PBPK models have now been applied in a number of EPA assessments, but the QA effort (i.e., checking that the model code is correct, model parameter values match those listed in a publication or report, and that all pharmacokinetic (PK) data have been accurately transcribed from other sources) is substantial. A PBPK model template and automation of aspects of model QA will facilitate the process of model evaluation and deployment, allowing the U.S. EPA to more efficiently achieve its objective of using the best available science. However, the hypothesis that a single model code can accurately reproduce many existing models must first be tested with specific examples that cover a range of model structures. Testing the template using specific models may lead to further refinement of the template.
The resarch participant will have the opportunity to learn about and evaluate existing methods. The research participant will collaborate with scientists across disciplines to participate in original interdisciplinary scientific research and will present research results in peer reviewed journal articles, EPA reports, and/or at scientific conferences. Furthermore, the research participant will have the opportunity to apply specific PK/PBPK models to human health risk assessment for chemical toxicants. The research participant will have latitude to exercise independent initiative and judgment in the research commensurate with the level of training.
This research project will provide the participant with the opportunity to receive training in the development of emergent approaches in PK/PBPK modeling and possibly in methods for characterizing uncertainty in model predictions and variability among exposed populations. The research participant will gain an understanding of how PK/PBPK models and scientific evidence are used to inform decisions in the development of EPA chemical assessments and will have the opportunity to learn and conduct quantitative analyses that contribute to EPA scientific chemical health assessments and potentially lead to peer-reviewed publications. These highly influential science assessments form key scientific support for EPA regulatory decisions and typically have significant implications for national and international environmental policy development and implementation. The research participant may also participate in research projects with other NCEA divisions including the IRIS Program and potentially scientists from other EPA Labs, Centers,or Offices in the evaluation of evidence related to the health effects of environmental agents. Such collaborations provide opportunities to learn and develop new scientific approaches that advance research in chemical risk assessment.
This program, administered by ORAU through its contract with the U.S. Department of Energy (DOE) to manage the Oak Ridge Institute for Science and Education (ORISE), was established through an interagency agreement between DOE and EPA. The initial appointment is for one year, but may be renewed upon recommendation of EPA and is contingent on the availability of funds. The participant will receive a monthly stipend commensurate with educational level and experience. Proof of health insurance is required for participation in this program. The appointment is full-time in the Research Triangle Park, North Carolina or the Washington, DC area. Participants do not become employees of EPA, DOE or the program administrator, and there are no employment-related benefits.

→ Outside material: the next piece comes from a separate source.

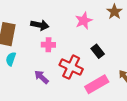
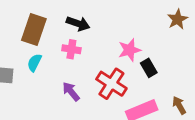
pink star: (84, 21) -> (129, 50), moved
pink cross: (48, 45) -> (71, 49), moved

Applicants must have received a doctoral degree within five years of the desired start date. Appropriate disciplines include Applied Mathematics, Computational Biology, Biostatistics, Chemical or Biochemical Engineering, Pharmacokinetics, Statistics, or Toxicology with a focus on quantitative (computational) methods. Experience in PBPK modeling or other mechanism-based modeling is highly desired. Programming experience in R or a similar language is preferred.